Technological rat race
We all lose in the information age
In an attempt to increase his versatility, do-everything Explorer employee Eric Gruber purchased a pawnshop Palm Pilot last weekend. I expect it to double his productivity once he quits playing with it and applies it to serious purpose.
He already demonstrated the device's absolute utility after I made a chance remark about Jerry Seinfeld and Bizarro world. "That's episode such and such. It first aired on Oct. 3, 1996."
I was thrown off guard by the response made while I was looking the other direction. I didn't realize we had a Seinfeld expert worthy of a regular seat on the Comedy Channel's "Beat the Geeks" quiz show.
To his credit, Eric fessed up. He gained his near instant expertise via the Palm Pilot. It seemed he had downloaded a Seinfeld data base into the device the night before.
It was part of a wasted evening that Eric said caused a rift in his relationship. His girlfriend claims he is spending too much time with his "toy." He insists it's a tool, despite the obvious evidence to the contrary.
Eric's chief complaint is locating new models in department stores for just a few dollars more than he spent on his pawnshop bargain.
It's a lesson in electronic economics I learned in my 20s. As soon as I or one of my friends purchased a state-of-the-art stereo component, manufacturers would release something better. If you were lucky, the new gadget was only flashier or more powerful than your recent purchase. If you were more unfortunate, the technological leap made your shinny new eight-track tape deck completely obsolete. I came to believe I was some kind of marketing benchmark. Once I bought a component, it was time for the industry to move on.

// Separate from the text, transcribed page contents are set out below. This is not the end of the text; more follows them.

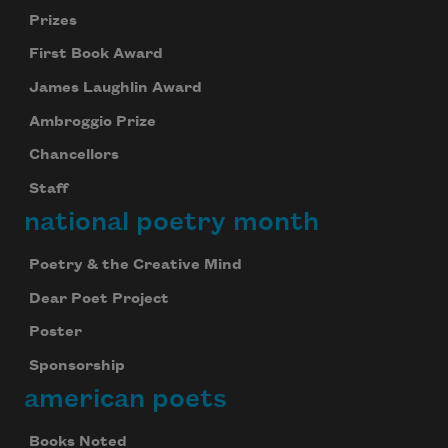
Prizes
First Book Award
James Laughlin Award
Ambroggio Prize
Chancellors
Staff
national poetry month
Poetry & the Creative Mind
Dear Poet Project
Poster
Sponsorship
american poets
Books Noted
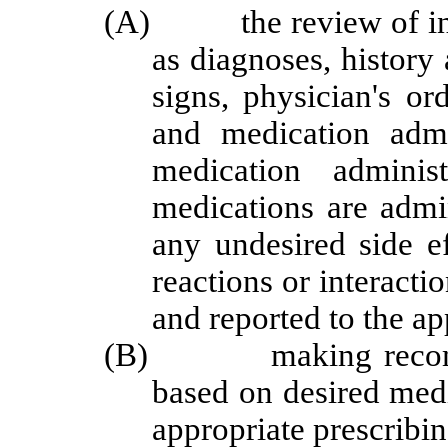
(A) the review of infor
as diagnoses, history
signs, physician's or
and medication admin
medication adminis
medications are admi
any undesired side ef
reactions or interacti
and reported to the ap
(B) making recommend
based on desired med
appropriate prescribin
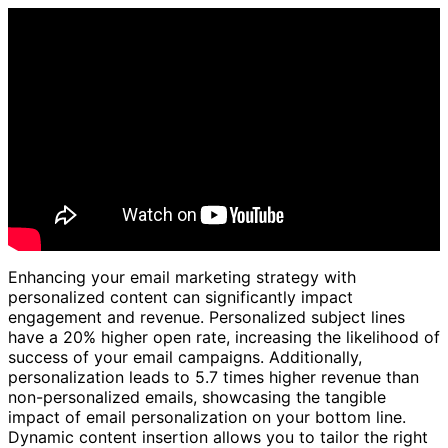
Enhancing your email marketing strategy with
personalized content can significantly impact
engagement and revenue. Personalized subject lines
have a 20% higher open rate, increasing the likelihood of
success of your email campaigns. Additionally,
personalization leads to 5.7 times higher revenue than
non-personalized emails, showcasing the tangible
impact of email personalization on your bottom line.
Dynamic content insertion allows you to tailor the right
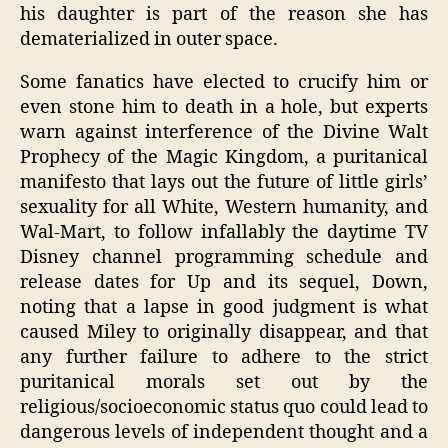
his daughter is part of the reason she has
dematerialized in outer space.
Some fanatics have elected to crucify him or
even stone him to death in a hole, but experts
warn against interference of the Divine Walt
Prophecy of the Magic Kingdom, a puritanical
manifesto that lays out the future of little girls’
sexuality for all White, Western humanity, and
Wal-Mart, to follow infallably the daytime TV
Disney channel programming schedule and
release dates for Up and its sequel, Down,
noting that a lapse in good judgment is what
caused Miley to originally disappear, and that
any further failure to adhere to the strict
puritanical morals set out by the
religious/socioeconomic status quo could lead to
dangerous levels of independent thought and a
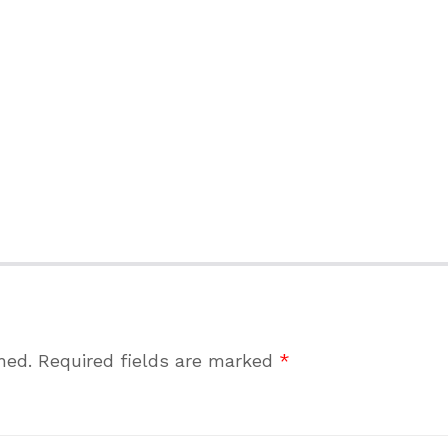
hed.
Required fields are marked
*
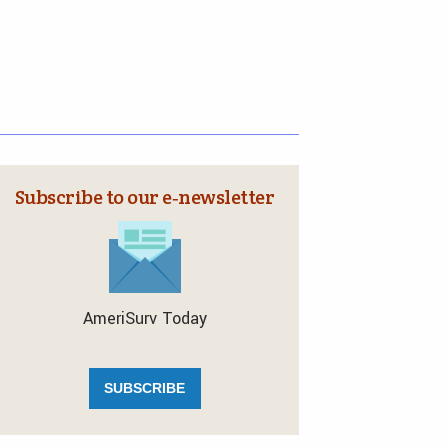
Subscribe to our e‑newsletter
AmeriSurv Today
SUBSCRIBE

Staying ahead in the information technology race is even more hopeless. It's like purchasing diamonds. The value drops by 80 percent when you sign the check.
Still, those clever little hand-held devices have a lot to recommend them. I have a friend who works for a state-funded agency that was considering purchasing laptops for five to six employees who spend a great deal of time on the road. The friend suggested the agency purchase a hand-held device instead. Like laptops, they could be used for word processing e-mails and Internet connections at 10 to 20 percent of the cost, my friend said.
The agency's purchasing agent agreed but said the agency had to get laptops. The state wouldn't approve any purchase for less than $2000, my friend was told.
The story suggests the state is less well-equipped to deal with the constant information technology onslaught than individuals.